┌──

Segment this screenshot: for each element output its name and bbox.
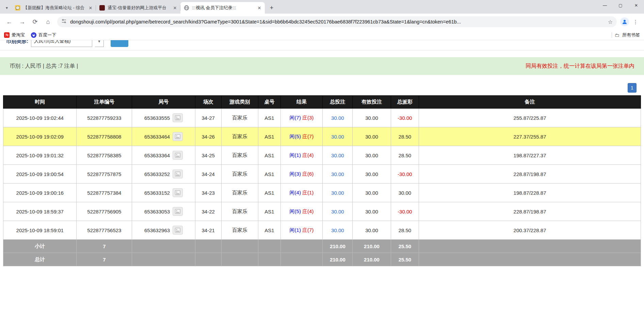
back-icon[interactable]: ← <box>3 16 15 28</box>
round-number: 653633555 <box>144 115 170 121</box>
table-row: 2025-10-09 19:00:54 522877757875 6536332… <box>3 165 641 184</box>
subtotal-count: 7 <box>77 240 132 253</box>
cell-total-bet[interactable]: 30.00 <box>323 184 353 202</box>
cell-total-bet[interactable]: 30.00 <box>323 127 353 146</box>
cell-time: 2025-10-09 18:59:01 <box>3 221 77 240</box>
tab-close-icon[interactable]: ✕ <box>257 5 262 11</box>
table-row: 2025-10-09 19:01:32 522877758385 6536333… <box>3 146 641 165</box>
total-label: 总计 <box>3 253 77 266</box>
cell-payout: 28.50 <box>391 127 419 146</box>
cell-total-bet[interactable]: 30.00 <box>323 221 353 240</box>
tab-close-icon[interactable]: ✕ <box>172 5 178 11</box>
window-maximize-button[interactable]: ▢ <box>613 0 628 11</box>
all-bookmarks[interactable]: 🗀 所有书签 <box>612 32 640 38</box>
round-result-image-icon[interactable] <box>173 151 183 160</box>
result-banker: 庄(6) <box>302 171 313 177</box>
currency-type-select[interactable]: 人民币(出入金额) <box>31 40 92 47</box>
column-header: 结果 <box>280 96 323 109</box>
result-banker: 庄(3) <box>302 115 313 121</box>
result-player: 闲(1) <box>290 152 301 158</box>
cell-table-number: AS1 <box>258 109 281 127</box>
cell-total-bet[interactable]: 30.00 <box>323 146 353 165</box>
column-header: 总投注 <box>323 96 353 109</box>
tab-search-chevron-icon[interactable]: ▾ <box>2 2 12 14</box>
cell-valid-bet: 30.00 <box>353 184 391 202</box>
url-text[interactable]: dongshouji.com/ipl/portal.php/game/betre… <box>70 19 605 25</box>
folder-icon: 🗀 <box>615 32 619 38</box>
globe-icon <box>184 5 189 11</box>
cell-payout: -30.00 <box>391 202 419 221</box>
cell-session: 34-25 <box>195 146 221 165</box>
round-result-image-icon[interactable] <box>173 207 183 216</box>
cell-total-bet[interactable]: 30.00 <box>323 109 353 127</box>
cell-game-type: 百家乐 <box>221 109 258 127</box>
table-row: 2025-10-09 19:02:09 522877758808 6536334… <box>3 127 641 146</box>
site-info-icon[interactable] <box>61 18 67 25</box>
round-result-image-icon[interactable] <box>173 132 183 141</box>
window-controls: — ▢ ✕ <box>597 0 644 11</box>
cell-session: 34-27 <box>195 109 221 127</box>
cell-session: 34-26 <box>195 127 221 146</box>
bookmark-star-icon[interactable]: ☆ <box>608 19 613 25</box>
bookmark-taobao[interactable]: 淘 爱淘宝 <box>4 32 25 38</box>
cell-result: 闲(7) 庄(3) <box>280 109 323 127</box>
baidu-icon <box>31 32 36 38</box>
page-content: 币别类形: 人民币(出入金额) ▼ 币别 : 人民币 | 总共 :7 注单 | … <box>0 40 644 335</box>
cell-remark: 200.37/228.87 <box>419 221 641 240</box>
cell-result: 闲(4) 庄(1) <box>280 184 323 202</box>
address-bar[interactable]: dongshouji.com/ipl/portal.php/game/betre… <box>57 16 617 27</box>
bookmark-baidu[interactable]: 百度一下 <box>31 32 56 38</box>
summary-bar: 币别 : 人民币 | 总共 :7 注单 | 同局有效投注，统一计算在该局第一张注… <box>0 57 644 75</box>
cell-remark: 228.87/198.87 <box>419 165 641 184</box>
column-header: 注单编号 <box>77 96 132 109</box>
cell-valid-bet: 30.00 <box>353 221 391 240</box>
subtotal-label: 小计 <box>3 240 77 253</box>
browser-tab-2[interactable]: 通宝-信誉最好的网上游戏平台 ✕ <box>96 2 180 14</box>
cell-result: 闲(5) 庄(7) <box>280 127 323 146</box>
round-result-image-icon[interactable] <box>173 226 183 235</box>
browser-menu-icon[interactable]: ⋮ <box>630 16 641 28</box>
result-player: 闲(1) <box>290 227 301 233</box>
bookmarks-bar: 淘 爱淘宝 百度一下 🗀 所有书签 <box>0 30 644 40</box>
browser-tab-1[interactable]: 💬 【新提醒】海燕策略论坛 - 综合 ✕ <box>12 2 96 14</box>
tab-title: 【新提醒】海燕策略论坛 - 综合 <box>23 5 85 11</box>
cell-bet-id: 522877759233 <box>77 109 132 127</box>
cell-session: 34-23 <box>195 184 221 202</box>
cell-round: 653633053 <box>132 202 195 221</box>
browser-tab-active[interactable]: :::视讯 会员下注纪录::: ✕ <box>180 2 265 14</box>
subtotal-valid-bet: 210.00 <box>353 240 391 253</box>
cell-result: 闲(1) 庄(7) <box>280 221 323 240</box>
search-button[interactable] <box>111 40 128 47</box>
cell-total-bet[interactable]: 30.00 <box>323 202 353 221</box>
cell-time: 2025-10-09 19:00:54 <box>3 165 77 184</box>
tab-close-icon[interactable]: ✕ <box>88 5 93 11</box>
window-minimize-button[interactable]: — <box>597 0 613 11</box>
window-close-button[interactable]: ✕ <box>628 0 644 11</box>
bookmark-label: 爱淘宝 <box>12 32 25 38</box>
round-result-image-icon[interactable] <box>173 170 183 178</box>
cell-game-type: 百家乐 <box>221 202 258 221</box>
forward-icon[interactable]: → <box>16 16 28 28</box>
page-1-button[interactable]: 1 <box>628 83 637 93</box>
tab2-favicon-icon <box>99 5 105 11</box>
cell-round: 653633464 <box>132 127 195 146</box>
bookmark-label: 百度一下 <box>38 32 56 38</box>
tab1-favicon-icon: 💬 <box>15 5 20 11</box>
cell-result: 闲(5) 庄(4) <box>280 202 323 221</box>
reload-icon[interactable]: ⟳ <box>29 16 41 28</box>
home-icon[interactable]: ⌂ <box>42 16 54 28</box>
cell-table-number: AS1 <box>258 202 281 221</box>
profile-avatar[interactable] <box>620 17 629 26</box>
result-banker: 庄(7) <box>302 133 313 139</box>
cell-total-bet[interactable]: 30.00 <box>323 165 353 184</box>
round-number: 653632963 <box>144 227 170 233</box>
table-row: 2025-10-09 19:02:44 522877759233 6536335… <box>3 109 641 127</box>
all-bookmarks-label: 所有书签 <box>622 32 640 38</box>
round-result-image-icon[interactable] <box>173 188 183 197</box>
cell-table-number: AS1 <box>258 127 281 146</box>
total-total-bet: 210.00 <box>323 253 353 266</box>
select-caret-icon[interactable]: ▼ <box>95 40 104 47</box>
round-result-image-icon[interactable] <box>173 113 183 122</box>
cell-payout: 30.00 <box>391 184 419 202</box>
new-tab-button[interactable]: + <box>267 3 276 13</box>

└──

▶ [Work to be completed]
Copy the listing exactly but drop its images.

▶ [Final answer]
Segment this screenshot: for each element output its name and bbox.
back-icon[interactable]: ← <box>3 16 15 28</box>
round-number: 653633555 <box>144 115 170 121</box>
table-row: 2025-10-09 19:00:54 522877757875 6536332… <box>3 165 641 184</box>
subtotal-count: 7 <box>77 240 132 253</box>
cell-total-bet[interactable]: 30.00 <box>323 184 353 202</box>
cell-total-bet[interactable]: 30.00 <box>323 127 353 146</box>
cell-time: 2025-10-09 18:59:01 <box>3 221 77 240</box>
tab-close-icon[interactable]: ✕ <box>257 5 262 11</box>
table-row: 2025-10-09 19:01:32 522877758385 6536333… <box>3 146 641 165</box>
total-label: 总计 <box>3 253 77 266</box>
cell-payout: 28.50 <box>391 127 419 146</box>
cell-total-bet[interactable]: 30.00 <box>323 221 353 240</box>
tab-close-icon[interactable]: ✕ <box>172 5 178 11</box>
window-maximize-button[interactable]: ▢ <box>613 0 628 11</box>
all-bookmarks[interactable]: 🗀 所有书签 <box>612 32 640 38</box>
round-result-image-icon[interactable] <box>173 151 183 160</box>
result-banker: 庄(6) <box>302 171 313 177</box>
currency-type-select[interactable]: 人民币(出入金额) <box>31 40 92 47</box>
column-header: 结果 <box>280 96 323 109</box>
result-banker: 庄(3) <box>302 115 313 121</box>
result-player: 闲(1) <box>290 152 301 158</box>
cell-table-number: AS1 <box>258 109 281 127</box>
cell-total-bet[interactable]: 30.00 <box>323 146 353 165</box>
column-header: 总投注 <box>323 96 353 109</box>
tab-search-chevron-icon[interactable]: ▾ <box>2 2 12 14</box>
cell-valid-bet: 30.00 <box>353 184 391 202</box>
url-text[interactable]: dongshouji.com/ipl/portal.php/game/betre… <box>70 19 605 25</box>
folder-icon: 🗀 <box>615 32 619 38</box>
globe-icon <box>184 5 189 11</box>
cell-payout: -30.00 <box>391 202 419 221</box>
cell-session: 34-25 <box>195 146 221 165</box>
round-result-image-icon[interactable] <box>173 207 183 216</box>
cell-total-bet[interactable]: 30.00 <box>323 109 353 127</box>
cell-game-type: 百家乐 <box>221 109 258 127</box>
table-row: 2025-10-09 19:02:09 522877758808 6536334… <box>3 127 641 146</box>
site-info-icon[interactable] <box>61 18 67 25</box>
round-result-image-icon[interactable] <box>173 132 183 141</box>
window-controls: — ▢ ✕ <box>597 0 644 11</box>
cell-session: 34-27 <box>195 109 221 127</box>
cell-session: 34-26 <box>195 127 221 146</box>
bookmark-star-icon[interactable]: ☆ <box>608 19 613 25</box>
bookmark-taobao[interactable]: 淘 爱淘宝 <box>4 32 25 38</box>
cell-result: 闲(7) 庄(3) <box>280 109 323 127</box>
baidu-icon <box>31 32 36 38</box>
page-content: 币别类形: 人民币(出入金额) ▼ 币别 : 人民币 | 总共 :7 注单 | … <box>0 40 644 335</box>
cell-remark: 200.37/228.87 <box>419 221 641 240</box>
cell-result: 闲(4) 庄(1) <box>280 184 323 202</box>
address-bar[interactable]: dongshouji.com/ipl/portal.php/game/betre… <box>57 16 617 27</box>
bookmark-baidu[interactable]: 百度一下 <box>31 32 56 38</box>
summary-bar: 币别 : 人民币 | 总共 :7 注单 | 同局有效投注，统一计算在该局第一张注… <box>0 57 644 75</box>
cell-remark: 228.87/198.87 <box>419 165 641 184</box>
column-header: 注单编号 <box>77 96 132 109</box>
cell-valid-bet: 30.00 <box>353 221 391 240</box>
subtotal-label: 小计 <box>3 240 77 253</box>
browser-tab-2[interactable]: 通宝-信誉最好的网上游戏平台 ✕ <box>96 2 180 14</box>
cell-result: 闲(5) 庄(7) <box>280 127 323 146</box>
round-result-image-icon[interactable] <box>173 226 183 235</box>
browser-menu-icon[interactable]: ⋮ <box>630 16 641 28</box>
result-player: 闲(1) <box>290 227 301 233</box>
bookmarks-bar: 淘 爱淘宝 百度一下 🗀 所有书签 <box>0 30 644 40</box>
browser-tab-1[interactable]: 💬 【新提醒】海燕策略论坛 - 综合 ✕ <box>12 2 96 14</box>
tab-title: 【新提醒】海燕策略论坛 - 综合 <box>23 5 85 11</box>
cell-bet-id: 522877759233 <box>77 109 132 127</box>
cell-session: 34-23 <box>195 184 221 202</box>
cell-round: 653633053 <box>132 202 195 221</box>
browser-tab-active[interactable]: :::视讯 会员下注纪录::: ✕ <box>180 2 265 14</box>
subtotal-valid-bet: 210.00 <box>353 240 391 253</box>
cell-result: 闲(1) 庄(7) <box>280 221 323 240</box>
search-button[interactable] <box>111 40 128 47</box>
cell-total-bet[interactable]: 30.00 <box>323 202 353 221</box>
cell-time: 2025-10-09 19:00:54 <box>3 165 77 184</box>
tab-close-icon[interactable]: ✕ <box>88 5 93 11</box>
window-minimize-button[interactable]: — <box>597 0 613 11</box>
window-close-button[interactable]: ✕ <box>628 0 644 11</box>
bookmark-label: 爱淘宝 <box>12 32 25 38</box>
round-result-image-icon[interactable] <box>173 170 183 178</box>
cell-game-type: 百家乐 <box>221 202 258 221</box>
forward-icon[interactable]: → <box>16 16 28 28</box>
page-1-button[interactable]: 1 <box>628 83 637 93</box>
tab2-favicon-icon <box>99 5 105 11</box>
cell-round: 653633464 <box>132 127 195 146</box>
bookmark-label: 百度一下 <box>38 32 56 38</box>
tab1-favicon-icon: 💬 <box>15 5 20 11</box>
cell-result: 闲(5) 庄(4) <box>280 202 323 221</box>
reload-icon[interactable]: ⟳ <box>29 16 41 28</box>
home-icon[interactable]: ⌂ <box>42 16 54 28</box>
cell-table-number: AS1 <box>258 202 281 221</box>
profile-avatar[interactable] <box>620 17 629 26</box>
result-banker: 庄(7) <box>302 133 313 139</box>
cell-total-bet[interactable]: 30.00 <box>323 165 353 184</box>
round-number: 653632963 <box>144 227 170 233</box>
table-row: 2025-10-09 19:02:44 522877759233 6536335… <box>3 109 641 127</box>
all-bookmarks-label: 所有书签 <box>622 32 640 38</box>
round-result-image-icon[interactable] <box>173 188 183 197</box>
cell-table-number: AS1 <box>258 127 281 146</box>
total-total-bet: 210.00 <box>323 253 353 266</box>
select-caret-icon[interactable]: ▼ <box>95 40 104 47</box>
round-result-image-icon[interactable] <box>173 113 183 122</box>
cell-payout: 30.00 <box>391 184 419 202</box>
new-tab-button[interactable]: + <box>267 3 276 13</box>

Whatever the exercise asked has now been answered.